- **Exercise instructions**: The records below are to be output exactly, except for their pictures.

Dataset excerpts: Begin

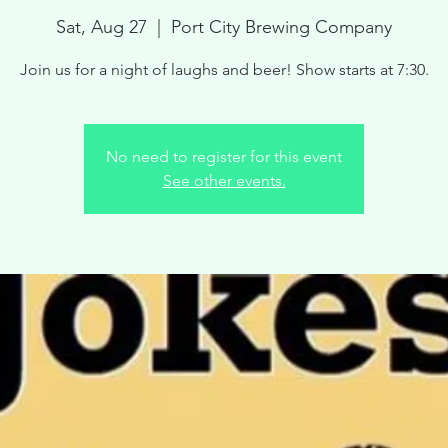
Sat, Aug 27
  |  
Port City Brewing Company
Join us for a night of laughs and beer! Show starts at 7:30.
No need to register for this event
See other events.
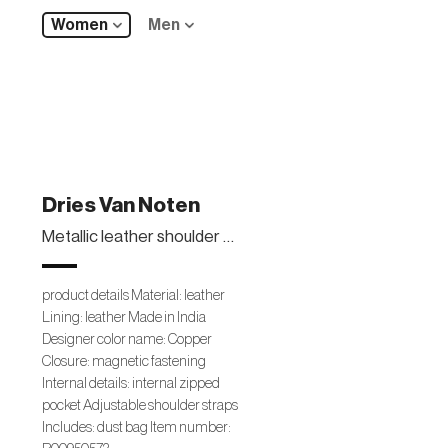
Women
Men
Dries Van Noten
Metallic leather shoulder bag
product details Material: leather
Lining: leather Made in India
Designer color name: Copper
Closure: magnetic fastening
Internal details: internal zipped
pocket Adjustable shoulder straps
Includes: dust bag Item number:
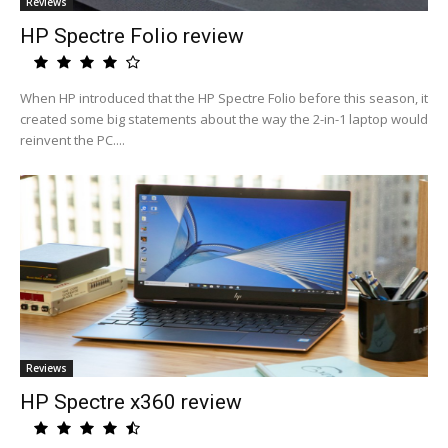
Reviews
HP Spectre Folio review
When HP introduced that the HP Spectre Folio before this season, it
created some big statements about the way the 2-in-1 laptop would
reinvent the PC....
Reviews
HP Spectre x360 review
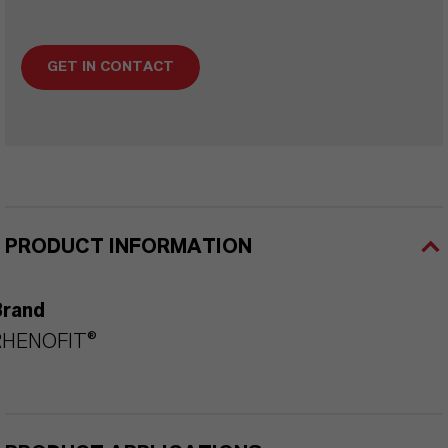
GET IN CONTACT
PRODUCT INFORMATION
Brand
RHENOFIT®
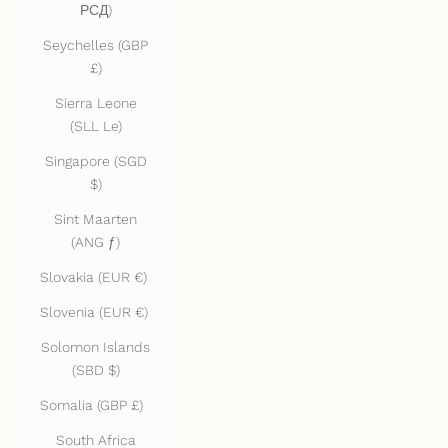
РСД)
Seychelles (GBP
£)
Sierra Leone
(SLL Le)
Singapore (SGD
$)
Sint Maarten
(ANG ƒ)
Slovakia (EUR €)
Slovenia (EUR €)
Solomon Islands
(SBD $)
Somalia (GBP £)
South Africa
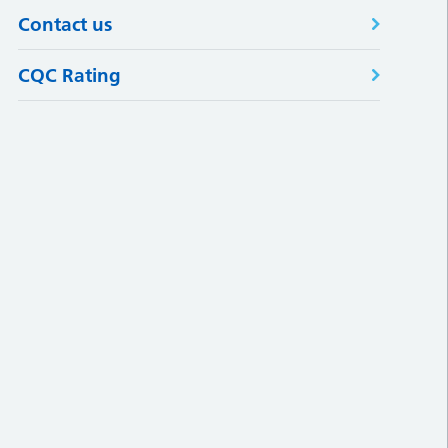
Contact us
CQC Rating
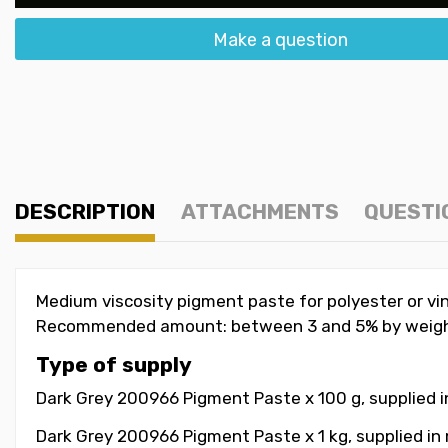
Make a question
DESCRIPTION
ATTACHMENTS
QUESTI
Medium viscosity pigment paste for polyester or vin
Recommended amount: between 3 and 5% by weigh
Type of supply
Dark Grey 200966 Pigment Paste x 100 g, supplied i
Dark Grey 200966 Pigment Paste x 1 kg, supplied in 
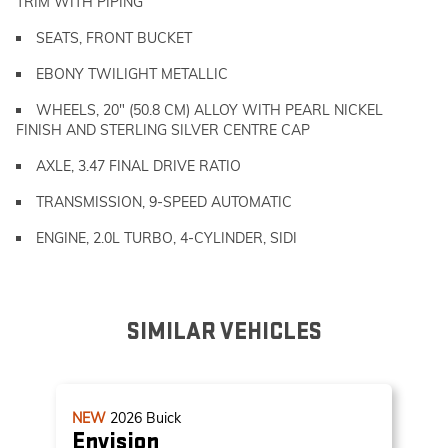
TRIM WITH PIPING
SEATS, FRONT BUCKET
EBONY TWILIGHT METALLIC
WHEELS, 20" (50.8 CM) ALLOY WITH PEARL NICKEL
FINISH AND STERLING SILVER CENTRE CAP
AXLE, 3.47 FINAL DRIVE RATIO
TRANSMISSION, 9-SPEED AUTOMATIC
ENGINE, 2.0L TURBO, 4-CYLINDER, SIDI
SIMILAR VEHICLES
NEW
2026
Buick
Envision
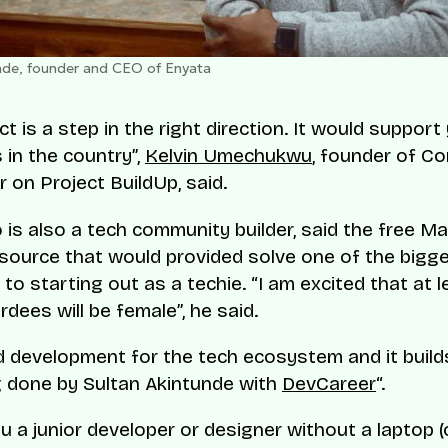
de, founder and CEO of Enyata
ct is a step in the right direction. It would suppor
 in the country”,
Kelvin Umechukwu
, founder of C
r on Project BuildUp, said.
o is also a tech community builder, said the free 
esource that would provided solve one of the bigg
 to starting out as a techie. “I am excited that at
dees will be female”, he said.
od development for the tech ecosystem and it build
 done by Sultan Akintunde with
DevCareer
“.
u a junior developer or designer without a laptop (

Dataset excerpts: End

- **Task output**:
Sat, Aug 27
  |  
Port City Brewing Company
Join us for a night of laughs and beer! Show starts at 7:30.
No need to register for this event
See other events.
Women
Men
Dries Van Noten
Metallic leather shoulder bag
product details Material: leather
Lining: leather Made in India
Designer color name: Copper
Closure: magnetic fastening
Internal details: internal zipped
pocket Adjustable shoulder straps
Includes: dust bag Item number:
Reviews
HP Spectre Folio review
When HP introduced that the HP Spectre Folio before this season, it
created some big statements about the way the 2-in-1 laptop would
reinvent the PC....
Reviews
HP Spectre x360 review
GET IN CONTACT
PRODUCT INFORMATION
Brand
RHENOFIT®
РСД)
Seychelles (GBP
£)
Sierra Leone
(SLL Le)
Singapore (SGD
$)
Sint Maarten
(ANG ƒ)
Slovakia (EUR €)
Slovenia (EUR €)
Solomon Islands
(SBD $)
Somalia (GBP £)
South Africa
Contact us
CQC Rating
Make a question
DESCRIPTION
ATTACHMENTS
QUESTI
Medium viscosity pigment paste for polyester or vin
Recommended amount: between 3 and 5% by weigh
Type of supply
Dark Grey 200966 Pigment Paste x 100 g, supplied i
Dark Grey 200966 Pigment Paste x 1 kg, supplied in 
TRIM WITH PIPING
SEATS, FRONT BUCKET
EBONY TWILIGHT METALLIC
WHEELS, 20" (50.8 CM) ALLOY WITH PEARL NICKEL
FINISH AND STERLING SILVER CENTRE CAP
AXLE, 3.47 FINAL DRIVE RATIO
TRANSMISSION, 9-SPEED AUTOMATIC
ENGINE, 2.0L TURBO, 4-CYLINDER, SIDI
SIMILAR VEHICLES
NEW
2026
Buick
Envision
de, founder and CEO of Enyata
ct is a step in the right direction. It would suppor
 in the country”,
Kelvin Umechukwu
, founder of C
r on Project BuildUp, said.
o is also a tech community builder, said the free 
esource that would provided solve one of the bigg
 to starting out as a techie. “I am excited that at
dees will be female”, he said.
od development for the tech ecosystem and it build
 done by Sultan Akintunde with
DevCareer
“.
u a junior developer or designer without a laptop (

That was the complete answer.